Vibeke Strand, MD, adjunct clinical professor of medicine in the Division of Immunology at Stanford University and a biopharmaceutical consultant who has worked with Dr. Sharp on numerous development programs on treatments for RA, agrees. “He’s very modest and unassuming, and he’s always bringing people together,” says Dr. Strand. “He’s a real delight, and it’s really a pleasure always to continue to learn from and work with him.”
Throughout his nearly six decade–long career, Dr. Sharp’s keen intelligence and passion for standardized outcome measures have led him on a path of discovery that some have called courageous. According to other top rheumatologists and drug researchers interviewed for this article, the last 15 years of pharmacologic advances in RA would not have been possible without a quantitative measure for evaluating disease progression—a measure made possible by Dr. Sharp’s seminal work in the 1960s and early 1970s.
How did the idea for such a method come about? And how did Dr. Sharp pioneer this method of quantitatively assessing erosions and joint space narrowing to measure progression of RA over time? During two recent afternoon conversations from his home on Bainbridge Island near Seattle, Dr. Sharp amiably agreed to talk about the influences on his career and the scoring technique he developed.
“I tell this story—and it’s almost true,” he begins wryly. “I sat down one afternoon and in a couple of hours designed the whole system. Of course, having designed it, it took six months, a year, maybe even a bit longer, to collect the data to show that it was an appropriate measure, and that it correlated with the features of clinical outcomes that were important.”
Throughout his nearly six decade–long career, Dr.
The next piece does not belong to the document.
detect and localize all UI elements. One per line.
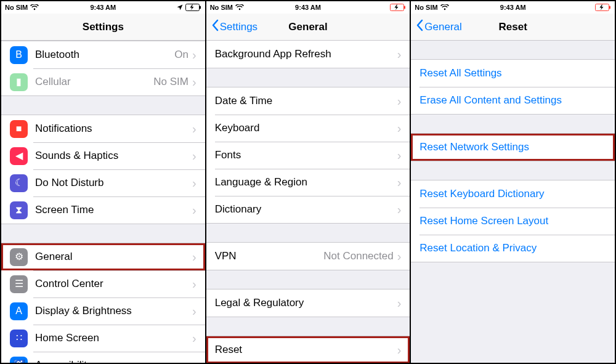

Sharp’s keen intelligence and passion for standardized outcome measures have led him on a path of discovery that some have called courageous.
Of course, many events and influences led to that afternoon’s work, including Dr. Sharp’s reasons for entering the specialty in the first place.
Why Rheumatology?
As a young resident, Dr. Sharp had been fascinated with rheumatic fever. Realizing that he could not specialize in one disease, he began to consider cardiology, infectious disease, or rheumatology. Of the three specialties, he thought that rheumatology offered more challenges and began looking for a fellowship program.